The softmax function is a multi-class generalization of the logistic sigmoid,
P(C_i | x) = exp(a_i) / [ \sum_{j=1}^K exp(a_j)]
for i = 1, … ,K
How is linear regression defined?
Function: h(x_n) = y(x_n, w) = w_1 * x_n+w_0
With loss function: squared error or mean squared error
How is logistic regression defined?
Function: h(x_n) = 𝜎 (w_1 * x_n + w_0) = 1 / [1+exp(-w * x_n + b)]
With loss function cross entropy error
− \sum_{c=1}^M y_{o,c} log(p_{o,c})
For two classes, it can simplify to
−[y * log(p) + (1 − y) * log(1 − p)]
where
M - number of classes (dog, cat, fish)
log - the natural log
y - binary indicator (0 or 1) if class label c is the correct classification for observation o
p - predicted probability observation o is of class c, 𝜎(w^T * x + w_0)
A perfect model would have a log loss of 0.
What are the applications of logistic regression?
It is a model for classification rather than regression, based on the classes.
How is the loss function of logistic regression minimized?
Minimization of L(w, w_0) with respect to w and w_0, is carried out by an iterative minimization scheme such as gradient descent.
What is gradient descent?
The idea is to take repeated steps in the opposite direction of the gradient (or approximate gradient) of the function at the current point, because this is the direction of steepest descent. Starts at a random point.
What is a linear discriminant function?
The decision boundaries are linear functions of the input vector x and are therefore defined by (D-1)-dimensional hyperplanes within the D-dimensional input space. Linear classification means that the part that adapts is linear.
However, the adaptive part is followed by a fixed non-linearity and may also be preceded by a fixed non-linearity.
How is the linear discriminant function for the special case of two classes?
g(x) = g_1(x) - g_2(x)
= (w_1^T * x + w_{10}) - (w_2^T * x + w_{20})
= (w_1 - w_2)^T * x + (w_{10} - w_{20}))
= w^T * x + w_0
Then choose C_1 if g(x) > 0, otherwise choose C_2.
What are the three approaches to learning the parameters of linear discriminant functions?
Least squares
* Each class is described by its own linear model
* Pleasant analytical properties
* Lack of robustness to outliers.
Fishers linear discriminant
* view a linear classification model as dimensionality reduction
The perceptron algorithm (gradient descent)
* Rosenblatt
Least squares for classification
- It reduces classification to least squares regression, whose optimal weights can be solved with some matrix algebra.
- It gives an exact closed-form solution for the discriminant function parameters.
- When there are more than two classes, we treat each class as a separate problem.
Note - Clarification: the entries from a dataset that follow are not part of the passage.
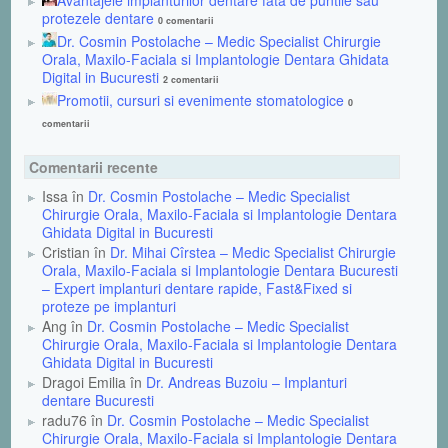
protezele dentare
0 comentarii
Dr. Cosmin Postolache – Medic Specialist Chirurgie
Orala, Maxilo-Faciala si Implantologie Dentara Ghidata
Digital in Bucuresti
2 comentarii
Promotii, cursuri si evenimente stomatologice
0
comentarii
Comentarii recente
Issa în
Dr. Cosmin Postolache – Medic Specialist
Chirurgie Orala, Maxilo-Faciala si Implantologie Dentara
Ghidata Digital in Bucuresti
Cristian în
Dr. Mihai Cîrstea – Medic Specialist Chirurgie
Orala, Maxilo-Faciala si Implantologie Dentara Bucuresti
– Expert implanturi dentare rapide, Fast&Fixed si
proteze pe implanturi
Ang în
Dr. Cosmin Postolache – Medic Specialist
Chirurgie Orala, Maxilo-Faciala si Implantologie Dentara
Ghidata Digital in Bucuresti
Dragoi Emilia în
Dr. Andreas Buzoiu – Implanturi
dentare Bucuresti
radu76 în
Dr. Cosmin Postolache – Medic Specialist
Chirurgie Orala, Maxilo-Faciala si Implantologie Dentara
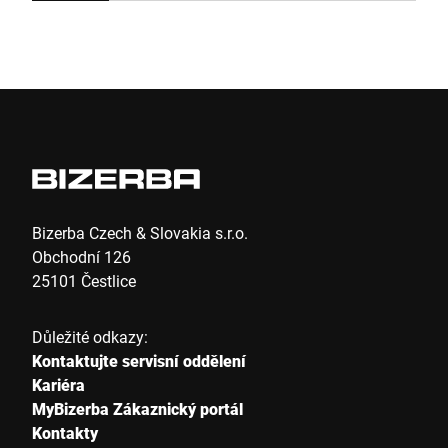
těles detekuje chybějící, vadné nebo deformované
výrobky a nadměrnou nebo nedostatečnou hmotnost.
Efektivní systém rychlé výměny dopravního pásu
umožňuje provedení výměny do dvou minut.
Bizerba Czech & Slovakia s.r.o.
Obchodní 126
25101 Čestlice
Důležité odkazy:
Kontaktujte servisní oddělení
Kariéra
MyBizerba Zákaznický portál
Kontakty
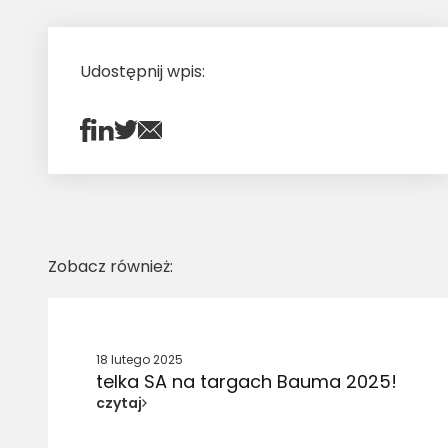
Udostępnij wpis:
Zobacz również:
18 lutego 2025
telka SA na targach Bauma 2025!
czytaj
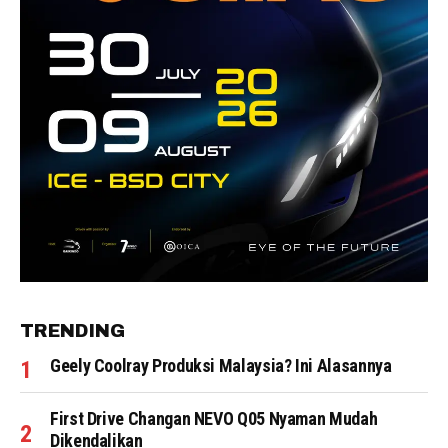
TRENDING
Geely Coolray Produksi Malaysia? Ini Alasannya
First Drive Changan NEVO Q05 Nyaman Mudah
Dikendalikan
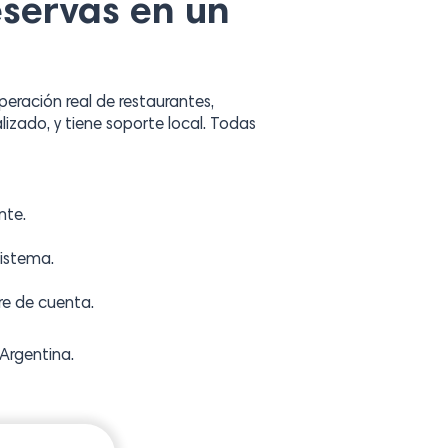
eservas en un
eración real de restaurantes,
lizado, y tiene soporte local. Todas
nte.
sistema.
re de cuenta.
Argentina.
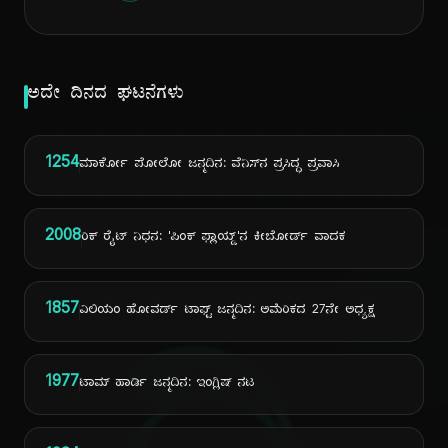
ಅದೇ ದಿನದ ಘಟನೆಗಳು
1254
ಮಾರ್ಕೋ ಪೋಲೋ ಜನ್ಮದಿನ: ವೆನಿಸ್‌ನ ಪ್ರಸಿದ್ಧ ಪ್ರವಾಸಿ
2008
ರಿಕ್ ರೈಟ್ ನಿಧನ: 'ಪಿಂಕ್ ಫ್ಲಾಯ್ಡ್'ನ ಕೀಬೋರ್ಡ್ ವಾದಕ
1857
ವಿಲಿಯಂ ಹೋವರ್ಡ್ ಟಾಫ್ಟ್ ಜನ್ಮದಿನ: ಅಮೆರಿಕದ 27ನೇ ಅಧ್ಯಕ್ಷ
1977
ಟಾಮ್ ಹಾರ್ಡಿ ಜನ್ಮದಿನ: ಇಂಗ್ಲಿಷ್ ನಟ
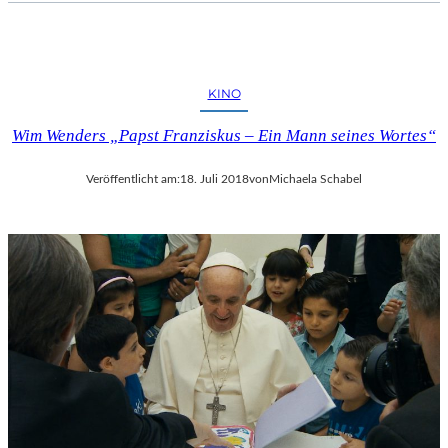
KINO
Wim Wenders „Papst Franziskus – Ein Mann seines Wortes“
Veröffentlicht am:
18. Juli 2018
von
Michaela Schabel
This is however not the right thing to do and it does not work as well as better methods, because it lacks robustness to outliers.
Why is least squares not robust to outliers?
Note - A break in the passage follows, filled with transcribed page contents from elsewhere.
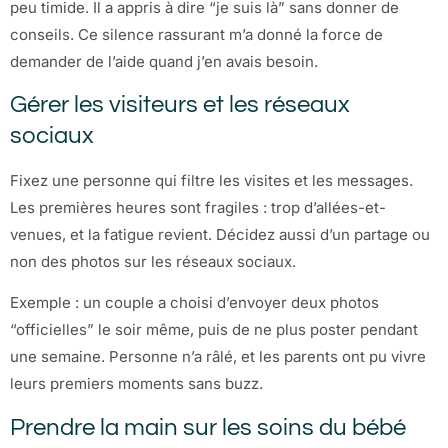
peu timide. Il a appris à dire “je suis là” sans donner de
conseils. Ce silence rassurant m’a donné la force de
demander de l’aide quand j’en avais besoin.
Gérer les visiteurs et les réseaux
sociaux
Fixez une personne qui filtre les visites et les messages.
Les premières heures sont fragiles : trop d’allées-et-
venues, et la fatigue revient. Décidez aussi d’un partage ou
non des photos sur les réseaux sociaux.
Exemple : un couple a choisi d’envoyer deux photos
“officielles” le soir même, puis de ne plus poster pendant
une semaine. Personne n’a râlé, et les parents ont pu vivre
leurs premiers moments sans buzz.
Prendre la main sur les soins du bébé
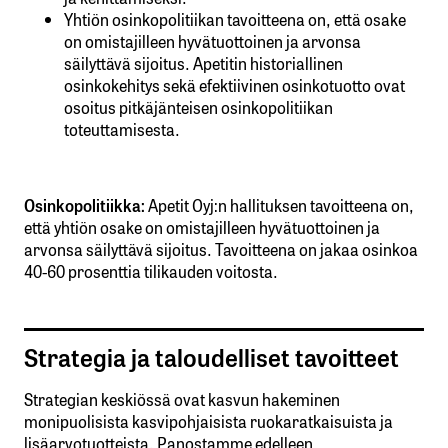
Yhtiön osinkopolitiikan tavoitteena on, että osake
on omistajilleen hyvätuottoinen ja arvonsa
säilyttävä sijoitus. Apetitin historiallinen
osinkokehitys sekä efektiivinen osinkotuotto ovat
osoitus pitkäjänteisen osinkopolitiikan
toteuttamisesta.
Osinkopolitiikka:
Apetit Oyj:n hallituksen tavoitteena on,
että yhtiön osake on omistajilleen hyvätuottoinen ja
arvonsa säilyttävä sijoitus. Tavoitteena on jakaa osinkoa
40-60 prosenttia tilikauden voitosta.
Strategia ja taloudelliset tavoitteet
Strategian keskiössä ovat kasvun hakeminen
monipuolisista kasvipohjaisista ruokaratkaisuista ja
lisäarvotuotteista. Panostamme edelleen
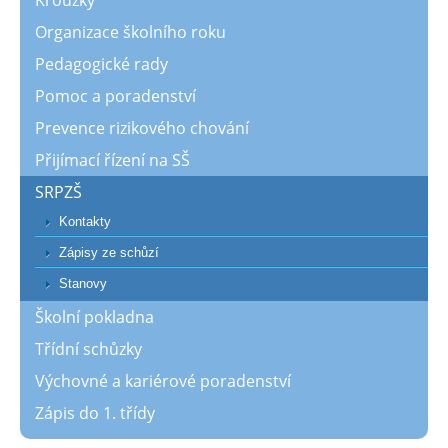
Kroužky
Organizace školního roku
Pedagogické rady
Pomoc a poradenství
Prevence rizikového chování
Přijímací řízení na SŠ
SRPZŠ
Kontakty
Zápisy ze schůzí
Stanovy
Školní pokladna
Třídní schůzky
Výchovné a kariérové poradenství
Zápis do 1. třídy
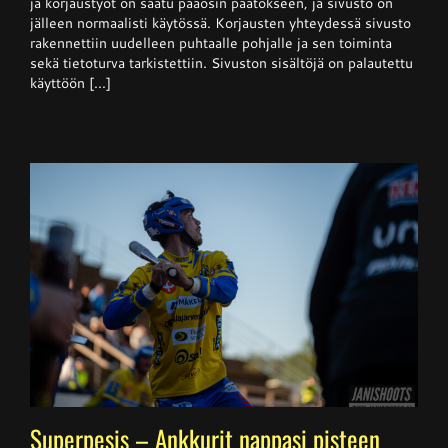
ja korjaustyöt on saatu pääosin päätökseen, ja sivusto on
käytössä
jälleen normaalisti käytössä. Korjausten yhteydessä sivusto
rakennettiin uudelleen puhtaalle pohjalle ja sen toiminta
sekä tietoturva tarkistettiin. Sivuston sisältöjä on palautettu
käyttöön [...]
Superpesis – Ankkurit nappasi pisteen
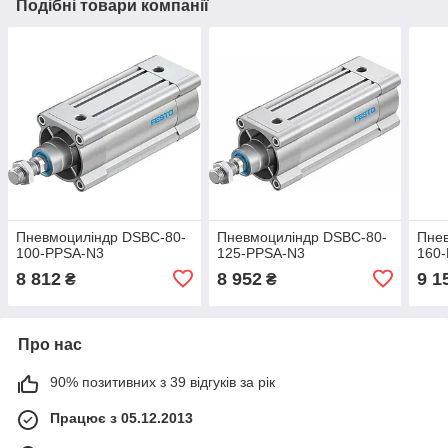
Подібні товари компанії
Пневмоциліндр DSBC-80-
Пневмоциліндр DSBC-80-
Пне
100-PPSA-N3
125-PPSA-N3
160
8 812
8 952
9 1
₴
₴
Про нас
90% позитивних з 39 відгуків за рік
Працює з 05.12.2013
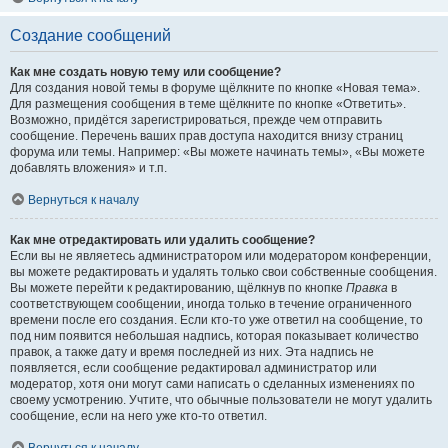
Создание сообщений
Как мне создать новую тему или сообщение?
Для создания новой темы в форуме щёлкните по кнопке «Новая тема».
Для размещения сообщения в теме щёлкните по кнопке «Ответить».
Возможно, придётся зарегистрироваться, прежде чем отправить
сообщение. Перечень ваших прав доступа находится внизу страниц
форума или темы. Например: «Вы можете начинать темы», «Вы можете
добавлять вложения» и т.п.
Вернуться к началу
Как мне отредактировать или удалить сообщение?
Если вы не являетесь администратором или модератором конференции,
вы можете редактировать и удалять только свои собственные сообщения.
Вы можете перейти к редактированию, щёлкнув по кнопке
Правка
в
соответствующем сообщении, иногда только в течение ограниченного
времени после его создания. Если кто-то уже ответил на сообщение, то
под ним появится небольшая надпись, которая показывает количество
правок, а также дату и время последней из них. Эта надпись не
появляется, если сообщение редактировал администратор или
модератор, хотя они могут сами написать о сделанных изменениях по
своему усмотрению. Учтите, что обычные пользователи не могут удалить
сообщение, если на него уже кто-то ответил.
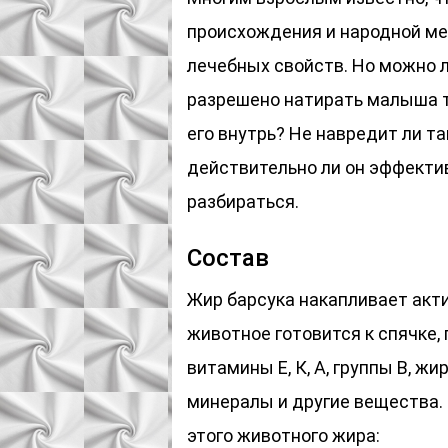
происхождения и народной ме
лечебных свойств. Но можно л
разрешено натирать малыша т
его внутрь? Не навредит ли т
действительно ли он эффекти
разбираться.
Состав
Жир барсука накапливает акт
животное готовится к спячке,
витамины Е, К, А, группы В, ж
минералы и другие вещества.
этого животного жира:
The least-squares method (or equivalently, maximum likelihood under Gaussian assumptions) may not be appropriate if the actual conditional distribution deviates from being Gaussian.
Fisher’s linear discriminant for classification
One way to view a classification model is in terms of dimensionality reduction (projecting the data down to 1-D). Choosing the projection that gives the best separation of the classes in terms of variance, is the Fisher linear discriminant. Solved by using linear discriminant analysis, i.e. the eigenvector to the largest eigenvalue.
However, Fisher’s linear discriminant is more commonly used for dim reduction before classification than directly for classification
What is the perceptron algorithm?
A supervised linear binary classifier model. It has a nonlinear sign activation function,
+1, a ≥ 0,
-1, a < 0
How are the parameters for the perceptron determined?
There is a probability based approach and a discriminant-based approach.
- The parameters are the sufficient statistics of p(x | C_i) and p(C_i). The method to estimate the parameters is maximum likelihood.
- The parameters are optimized to minimize the classification error on the training set. There is often no analytical solution and thus we resort to iterative optimization methods: most commonly gradient descent.